【シンガポール=吉村英輝】フィリピンのドゥテルテ大統領は、昨年6月の大統領就任後、同盟国の米国から距離を置く一方、南シナ海問題の「棚上げ」に応じる“見返り”に中国から巨額の経済支援を得るなど、外交巧者ぶりをみせてきた。だが、おひざ元の南部ミンダナオ島でイスラム過激派との紛争が発生。主要政策に掲げた「麻薬戦争」も行き詰まり、路線転換を強いられている。

 ドゥテルテ氏は訪日に先立つ29日夜、来月中旬に東南アジア諸国連合(ASEAN)関連首脳会議が開かれるフィリピンを訪問するトランプ米大統領について「(自分と)同じ調子でしゃべる」と東西の“暴言王”を自認しつつ、「重要な指導者として迎える」と初会談に意欲を示した。オバマ前大統領を罵倒した態度を修正しつつあるかに見える。

 ミンダナオ島マラウイの過激派掃討作戦では、同島で長年、協力関係を構築してきた米軍が実力を発揮。無人機の偵察などによる情報に基づき、慣れない市街戦に勝利した。

 ただ、トランプ氏は、来月14日予定の東アジア首脳会議(EAS)は「日程の都合」で欠席する見通しだ。フィリピンを含めた対アジア政策は見通せない。

 一方、中国側では、南シナ海問題などで日本の立場も支持するドゥテルテ氏に懐疑的な見方が強まり、「二枚舌でまた金をだまし取られる」(中国メディア)との警戒論も出ている。

 国内では「庶民派」として慕われるドゥテルテ氏だが、7〜9月期の支持率調査では、「満足」が67%と前回調査から11ポイント低下。看板政策の「麻薬戦争」の超法規的殺人に未成年者が巻き込まれる事態に不満が向かい、作戦から警察を外す方針転換に迫られた。

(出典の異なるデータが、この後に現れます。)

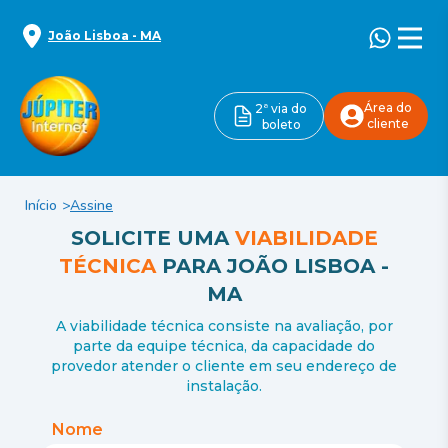
João Lisboa
-
MA
Área do
2ª via do
cliente
boleto
Início
Assine
SOLICITE UMA
VIABILIDADE
TÉCNICA
PARA
JOÃO LISBOA
-
MA
A viabilidade técnica consiste na avaliação, por
parte da equipe técnica, da capacidade do
provedor atender o cliente em seu endereço de
instalação.
Nome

 掃討作戦で壊滅状態となったマラウイでは、一部で住民の帰還が始まった。復興の成否は政権への信任に直結し、「比全体に深刻な影響を与える」(ドゥテルテ氏)が、費用は巨額。米中の支援が不透明な中、最大の援助国で輸出先や対内直接投資でも1位の日本への期待が高まっている。